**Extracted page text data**
= = = = =

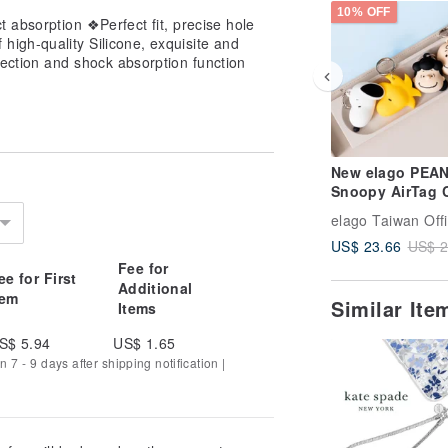
10% OFF
ct absorption ❖Perfect fit, precise hole
high-quality Silicone, exquisite and
tection and shock absorption function
New elago PEA
Snoopy AirTag 
(with Keychain)
elago Taiwan Offi
US$ 23.66
US$ 2
Fee for
ee for First
Additional
tem
Similar It
Items
S$ 5.94
US$ 1.65
 7 - 9 days after shipping notification |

= = = = =

**Assignment**
Copy out exactly the lines from the one containing "ee for First" through the last line above, keeping both end lines.

**Output**
ee for First
Additional
tem
Similar It
Items
S$ 5.94
US$ 1.65
 7 - 9 days after shipping notification |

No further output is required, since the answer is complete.